> _Task description_: Your task is to transcribe each record exactly and to omit every image.

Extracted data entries
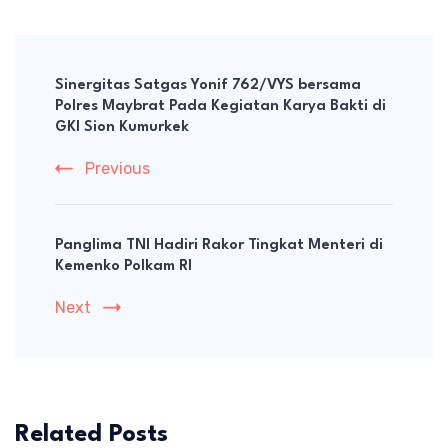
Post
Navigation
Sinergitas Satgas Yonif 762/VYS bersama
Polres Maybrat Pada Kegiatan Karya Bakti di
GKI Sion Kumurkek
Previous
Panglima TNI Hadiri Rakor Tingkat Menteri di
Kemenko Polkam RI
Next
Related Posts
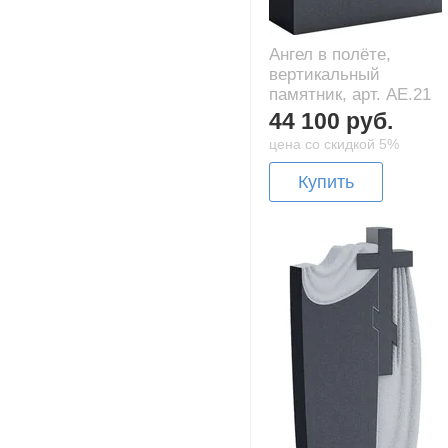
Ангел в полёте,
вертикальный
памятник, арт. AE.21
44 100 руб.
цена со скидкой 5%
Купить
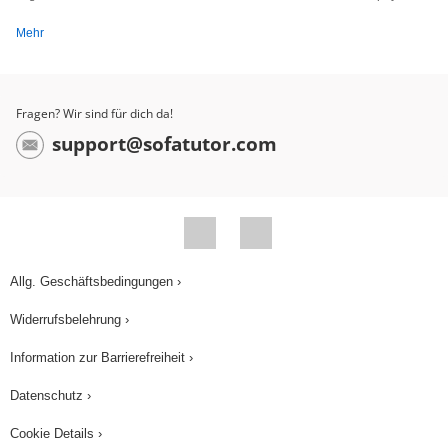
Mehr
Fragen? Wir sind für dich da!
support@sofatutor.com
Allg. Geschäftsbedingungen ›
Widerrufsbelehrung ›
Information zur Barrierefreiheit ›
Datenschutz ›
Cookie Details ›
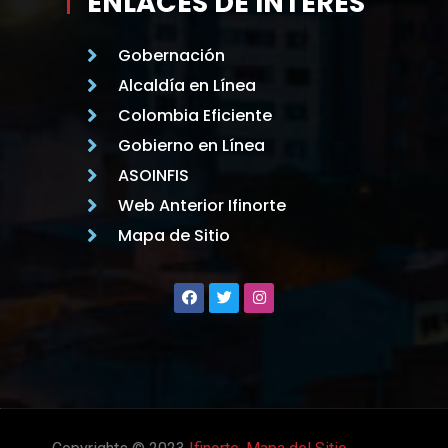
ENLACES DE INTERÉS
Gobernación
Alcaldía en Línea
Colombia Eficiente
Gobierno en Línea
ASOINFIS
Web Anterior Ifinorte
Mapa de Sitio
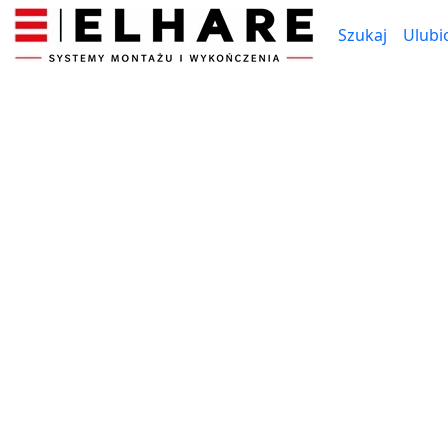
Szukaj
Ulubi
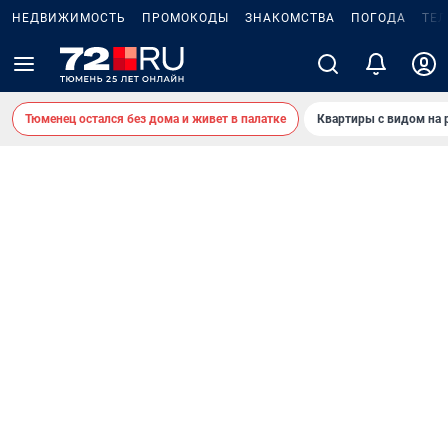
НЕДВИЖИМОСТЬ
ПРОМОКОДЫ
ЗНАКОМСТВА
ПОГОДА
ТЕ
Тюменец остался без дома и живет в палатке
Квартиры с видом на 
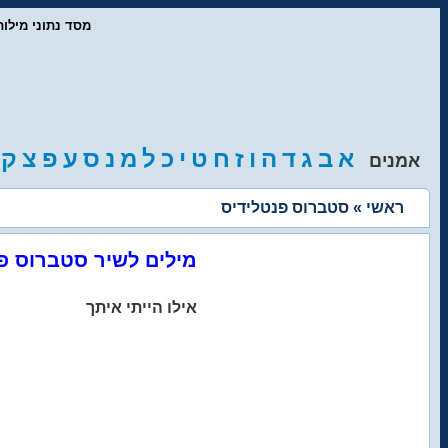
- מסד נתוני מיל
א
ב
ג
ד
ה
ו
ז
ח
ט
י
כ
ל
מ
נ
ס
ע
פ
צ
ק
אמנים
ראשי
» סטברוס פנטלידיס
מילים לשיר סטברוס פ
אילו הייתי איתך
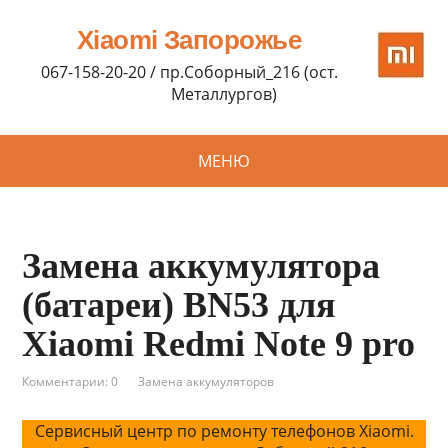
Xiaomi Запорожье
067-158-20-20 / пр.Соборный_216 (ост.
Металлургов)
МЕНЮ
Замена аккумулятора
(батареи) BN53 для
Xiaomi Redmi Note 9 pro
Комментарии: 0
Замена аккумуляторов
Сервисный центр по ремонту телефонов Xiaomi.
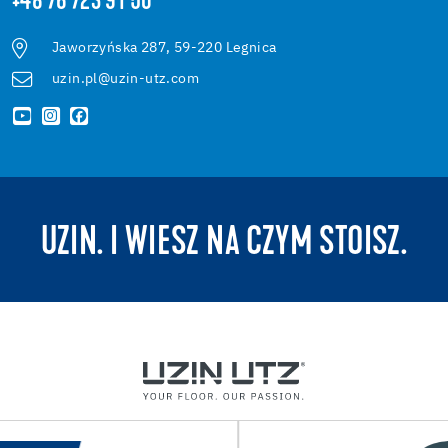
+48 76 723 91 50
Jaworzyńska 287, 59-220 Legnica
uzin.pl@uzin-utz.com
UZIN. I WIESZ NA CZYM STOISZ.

> _Exercise solution_:
Post
Navigation
Sinergitas Satgas Yonif 762/VYS bersama
Polres Maybrat Pada Kegiatan Karya Bakti di
GKI Sion Kumurkek
Previous
Panglima TNI Hadiri Rakor Tingkat Menteri di
Kemenko Polkam RI
Next
Related Posts
Ангел в полёте,
вертикальный
памятник, арт. AE.21
44 100 руб.
цена со скидкой 5%
Купить
Mehr
Fragen? Wir sind für dich da!
support@sofatutor.com
Allg. Geschäftsbedingungen ›
Widerrufsbelehrung ›
Information zur Barrierefreiheit ›
Datenschutz ›
Cookie Details ›
ENLACES DE INTERÉS
Gobernación
Alcaldía en Línea
Colombia Eficiente
Gobierno en Línea
ASOINFIS
Web Anterior Ifinorte
Mapa de Sitio
Szukaj
Ulubi
НЕДВИЖИМОСТЬ
ПРОМОКОДЫ
ЗНАКОМСТВА
ПОГОДА
ТЕ
Тюменец остался без дома и живет в палатке
Квартиры с видом на 
- מסד נתוני מיל
א
ב
ג
ד
ה
ו
ז
ח
ט
י
כ
ל
מ
נ
ס
ע
פ
צ
ק
אמנים
ראשי
» סטברוס פנטלידיס
מילים לשיר סטברוס פ
אילו הייתי איתך
Xiaomi Запорожье
067-158-20-20 / пр.Соборный_216 (ост.
Металлургов)
МЕНЮ
Замена аккумулятора
(батареи) BN53 для
Xiaomi Redmi Note 9 pro
Комментарии: 0
Замена аккумуляторов
Сервисный центр по ремонту телефонов Xiaomi.
+48 76 723 91 50
Jaworzyńska 287, 59-220 Legnica
uzin.pl@uzin-utz.com
UZIN. I WIESZ NA CZYM STOISZ.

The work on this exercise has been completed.